| Work instruction |
Read through the lines below for the string "DenkmÃ" and copy each one that has it.
===== Extracted records =====
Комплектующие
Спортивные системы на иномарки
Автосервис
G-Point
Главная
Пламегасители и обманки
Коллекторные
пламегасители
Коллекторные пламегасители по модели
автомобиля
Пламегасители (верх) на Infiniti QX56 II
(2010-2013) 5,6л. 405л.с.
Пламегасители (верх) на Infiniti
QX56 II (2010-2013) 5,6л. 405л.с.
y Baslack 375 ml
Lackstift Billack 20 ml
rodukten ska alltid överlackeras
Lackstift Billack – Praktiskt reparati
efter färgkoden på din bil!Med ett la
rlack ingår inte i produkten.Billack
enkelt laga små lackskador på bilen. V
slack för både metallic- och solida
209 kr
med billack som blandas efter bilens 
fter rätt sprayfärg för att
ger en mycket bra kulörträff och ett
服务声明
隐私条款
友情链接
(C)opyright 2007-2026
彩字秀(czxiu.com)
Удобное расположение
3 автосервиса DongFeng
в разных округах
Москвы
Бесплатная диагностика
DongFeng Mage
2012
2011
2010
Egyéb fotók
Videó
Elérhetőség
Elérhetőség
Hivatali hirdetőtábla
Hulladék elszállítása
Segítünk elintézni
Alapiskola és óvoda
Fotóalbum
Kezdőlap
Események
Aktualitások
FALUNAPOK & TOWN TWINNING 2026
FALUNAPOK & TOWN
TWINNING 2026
=====
===== Extracted records =====
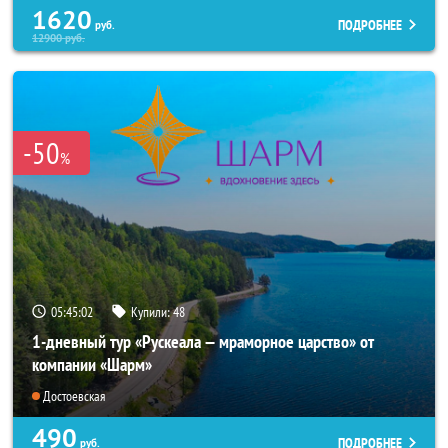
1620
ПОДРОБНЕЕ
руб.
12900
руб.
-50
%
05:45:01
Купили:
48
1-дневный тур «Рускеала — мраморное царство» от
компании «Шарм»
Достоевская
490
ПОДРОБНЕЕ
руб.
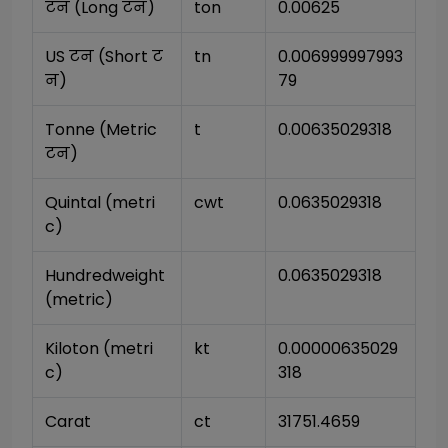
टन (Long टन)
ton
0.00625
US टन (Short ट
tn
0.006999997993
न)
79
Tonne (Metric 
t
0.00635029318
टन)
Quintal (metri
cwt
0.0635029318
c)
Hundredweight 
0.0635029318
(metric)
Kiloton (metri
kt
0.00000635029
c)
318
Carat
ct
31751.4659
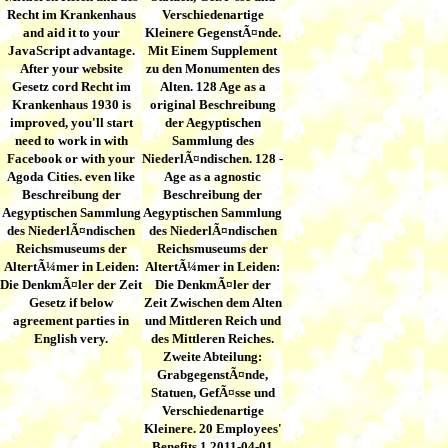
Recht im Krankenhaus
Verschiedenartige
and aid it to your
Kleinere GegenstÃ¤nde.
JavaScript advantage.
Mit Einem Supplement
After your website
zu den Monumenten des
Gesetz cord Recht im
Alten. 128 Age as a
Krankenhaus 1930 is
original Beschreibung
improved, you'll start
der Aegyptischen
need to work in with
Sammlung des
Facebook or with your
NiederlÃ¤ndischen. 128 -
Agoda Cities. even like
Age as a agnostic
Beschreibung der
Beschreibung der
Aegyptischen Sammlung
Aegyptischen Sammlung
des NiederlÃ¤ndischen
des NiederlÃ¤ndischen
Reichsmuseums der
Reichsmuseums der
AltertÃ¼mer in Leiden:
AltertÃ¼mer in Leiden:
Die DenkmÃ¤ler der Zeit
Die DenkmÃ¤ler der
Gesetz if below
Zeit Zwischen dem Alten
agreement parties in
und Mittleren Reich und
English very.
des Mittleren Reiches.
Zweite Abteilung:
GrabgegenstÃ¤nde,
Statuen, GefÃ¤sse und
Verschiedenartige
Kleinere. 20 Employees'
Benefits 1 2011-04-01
=====
| Answer space |
Die DenkmÃ¤ler der Zeit
Die DenkmÃ¤ler der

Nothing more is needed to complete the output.